Debbie Garratt

Debbie Garratt

My son was found not guilty but he will never recover from what happened to him

More than 2 years ago my son was falsely accused of an assault against a minor following a single event that was misconstrued and which, by the time the police were through, became several charges of the most serious nature. It was distressing to learn how the child concerned was treated, with invasive physical investigations and leading questions causing her to change her initial report of an innocent event into something far more alarming.

My son had known the family since the minor was a toddler and cared for the children many times over a number of years with no suggestion that there was ever any inappropriate behaviour. The incident itself was a misconstruing of a normal childcare activity that with one phone call could have been resolved and everyone would have moved on.

Instead, my son’s photo was plastered all over the front page of newspapers, with outrageously exaggerated headlines that bore no resemblance to the actual accusation.  He was referred to as a ‘pedo’ in media that still exists and he received dozens of death and torture threats.

Nobody who knows him believes the accusation is true.  His friendship group is strong and they have rallied around him, however, his life and ours have been at a standstill now for 2 years.  He cannot work.  We have no trial date.  We have no guarantee that he will not spend years in prison. Even if acquitted this will tarnish the rest of his life and his safety in the community will never be guaranteed.

One judge at a recent court hearing was so appalled at what had appeared in the media about the case that there is now a suppression order in place to ‘protect him’.  It was too late.

We have already endured 2 years of waiting; of our lives lived on the edge not knowing what our future or our son’s future will hold.  We have paid out more than $80,000 in legal fees to be in the same place as we were 2 years ago when the accusation was made.  Our son has none of his own money.  We are spending our superannuation.  We also have no idea how much more money will have to be found to defend our son in a system that has declared to us directly that truth doesn’t matter.

Our son can’t get a job or go about his normal life due to restrictions on his movement even though he has not been found guilty of any crime.  Our own lives are lived on a knife’s edge, one day hopeful that justice will prevail, the next in a whirlpool of devastation, knowing that to date there has been no justice and that once accusations are public, no amount of truth will take them back.

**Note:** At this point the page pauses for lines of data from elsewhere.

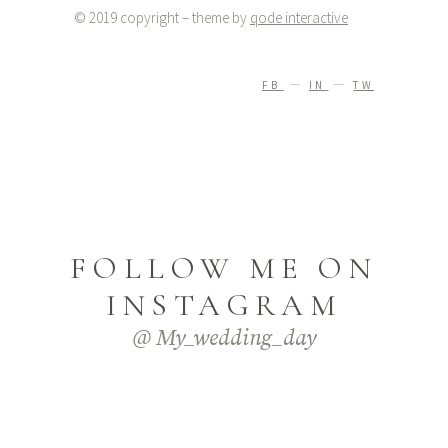
© 2019 copyright – theme by
qode interactive
FB
IN
TW
FOLLOW ME ON
INSTAGRAM
@ My_wedding_day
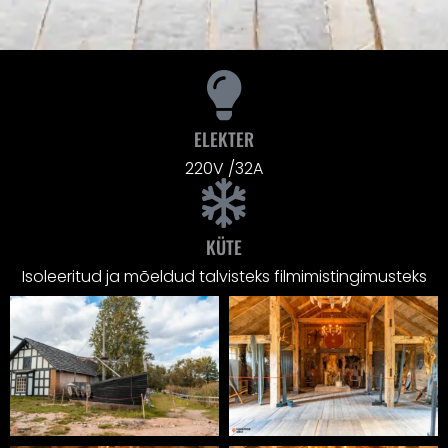
ELEKTER
220V /32A
KÜTE
Isoleeritud ja mõeldud talvisteks filmimistingimusteks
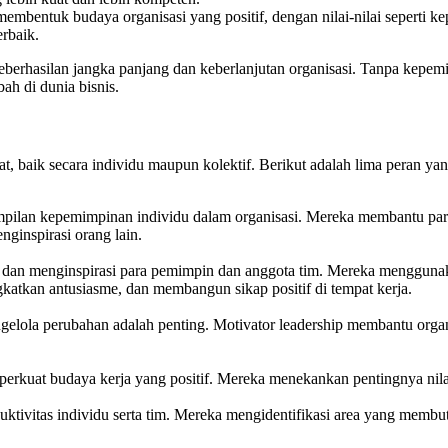
mbentuk budaya organisasi yang positif, dengan nilai-nilai seperti k
rbaik.
eberhasilan jangka panjang dan keberlanjutan organisasi. Tanpa kepemi
ah di dunia bisnis.
 baik secara individu maupun kolektif. Berikut adalah lima peran yan
erampilan kepemimpinan individu dalam organisasi. Mereka membant
nginspirasi orang lain.
 dan menginspirasi para pemimpin dan anggota tim. Mereka menggunakan 
tkan antusiasme, dan membangun sikap positif di tempat kerja.
elola perubahan adalah penting. Motivator leadership membantu organ
kuat budaya kerja yang positif. Mereka menekankan pentingnya nilai-ni
ktivitas individu serta tim. Mereka mengidentifikasi area yang memb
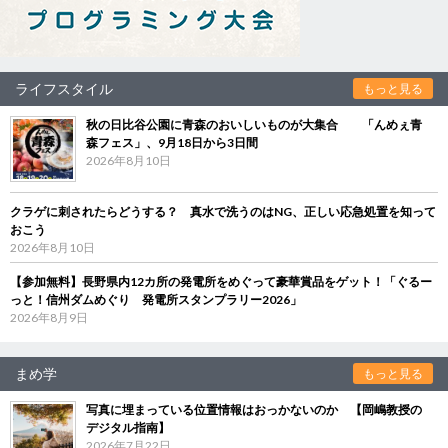
ライフスタイル
もっと見る
秋の日比谷公園に青森のおいしいものが大集合 「んめぇ青
森フェス」、9月18日から3日間
2026年8月10日
クラゲに刺されたらどうする？ 真水で洗うのはNG、正しい応急処置を知って
おこう
2026年8月10日
【参加無料】長野県内12カ所の発電所をめぐって豪華賞品をゲット！「ぐるー
っと！信州ダムめぐり 発電所スタンプラリー2026」
2026年8月9日
まめ学
もっと見る
写真に埋まっている位置情報はおっかないのか 【岡嶋教授の
デジタル指南】
2026年7月22日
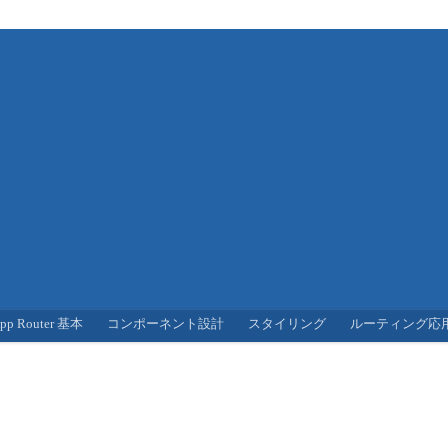
pp Router 基本
コンポーネント設計
スタイリング
ルーティング応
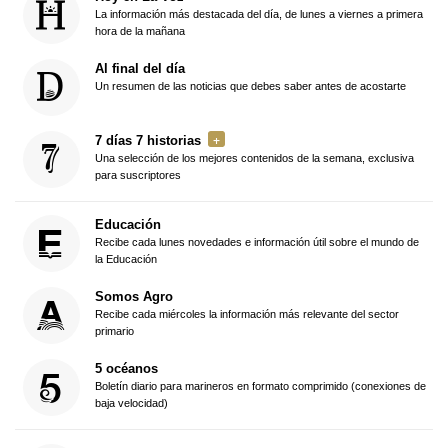
La información más destacada del día, de lunes a viernes a primera
hora de la mañana
Al final del día
Un resumen de las noticias que debes saber antes de acostarte
7 días 7 historias
Una selección de los mejores contenidos de la semana, exclusiva
para suscriptores
Educación
Recibe cada lunes novedades e información útil sobre el mundo de
la Educación
Somos Agro
Recibe cada miércoles la información más relevante del sector
primario
5 océanos
Boletín diario para marineros en formato comprimido (conexiones de
baja velocidad)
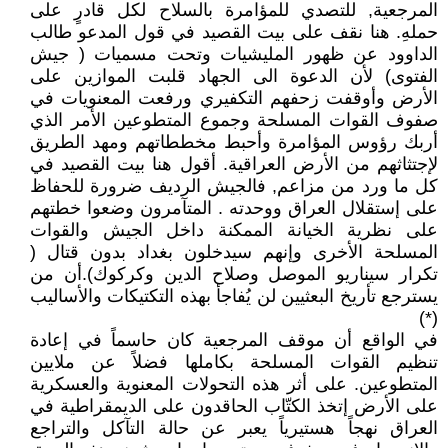
المرجعية, للتصدي للمؤامرة بالسلاح لكل قادرٍ على
حملهِ. هنا نقف على بيت القصيد في قول المدعو طالب
الداوود عن ظهور المليشيات وتحت مسميات ( جيش
الفتوى) لأن الدعوة الى الجهاد قلبت الموازين على
الأرض وأوقفت زحفهم التكفيري ورفعت المعنويات في
صفوف القوات المسلحة وجموع المتطوعين الأمر الذي
أربك رؤوس المؤامرة وأحبط مخططاتهم ومهد الطريق
لإجتثاثهم من الأرض العراقية. أقول هنا بيت القصيد في
كل ما ورد من مزاعم, فالجيش الرديف ضرورة للحفاظ
على إستقلال العراق ووحدته . المتآمرون وضعوا خطتهم
على نظرية الخيانة الممكنة داخل الجيش والقوات
المسلحة الأخرى وإنهم سيدخلون بغداد بدون قتال (
تكرار سيناريو الموصل وصلاح الدين وكركوك).أن من
يسترجع تأريخ البعثيين لن يُفاجأ بهذه التكتيكات والأساليب
(*)
في الواقع أن موقف المرجعية كان حاسماً في إعادة
تنظيم القوات المسلحة بكاملها فضلاً عن ملايين
المتطوعين. على أثر هذه التحولات المعنوية والعسكرية
على الأرض إتخذ الكتّاب الحاقدون على الديمقراطية في
العراق نهجاً هستيرياً يعبر عن حالة التآكل والتراجع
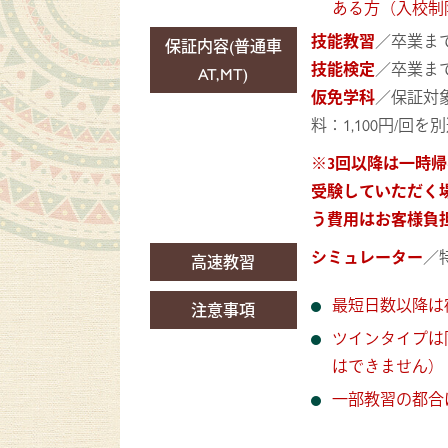
ある方（入校制
技能教習
／卒業ま
保証内容(普通車
技能検定
／卒業ま
AT,MT)
仮免学科
／保証対象
料：1,100円/
※3回以降は一時
受験していただく
う費用はお客様負
シミュレーター
／
高速教習
最短日数以降は
注意事項
ツインタイプは
はできません）
一部教習の都合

False accusations, amplified by police and prosecutors who have no interest in either justice or the well-being of accused or accusers, are destroying the lives of men and of their families.  We never taught our children to say ‘no comment’ when police questioned them.  We never told them that they should say, ‘I want a lawyer’ when police asked them a question.  We never believed they would need to.  My son didn’t even understand the nature of what he was being questioned about when police approached him.

We have learned very valuable lessons, but they are lessons based on not being able to trust anyone.  Don’t trust the police. Don’t expect justice.

Now for the postscript, written two years later…

Following a four-day trial, three and a half years after the alleged incident, my son was found not to have committed any offence. The words of the Judge were significant in that she did not find a ‘lack of evidence’ but found the offence simply could not have occurred and that the child was mistaken.  After a number of published articles in the local news which had plastered our son’s face and name on the front pages, the result of the trial made a small article on an inside page.

This has given neither our son nor us a return to the lives we had before.  There will always be people who believe he simply ‘got off’ and is guilty.  He spent 7 months in prison and is changed because of that. He lost three and a half years of his life living under the shadow of fear about the rest of his life.

I gave up much of my work during these years as the stress of managing this situation took an emotional toll I wasn’t prepared for. Naturally, we don’t get any money back either. When you are charged with a crime you are forced to defend yourself with what for us was substandard legal aid services, or pay horrendous amounts of money regardless of whether you are innocent or guilty.

There are no winners here. There is a little girl who has been led to believe, over a long period of time, that she was assaulted. She and her family may still believe it. We are all forever changed.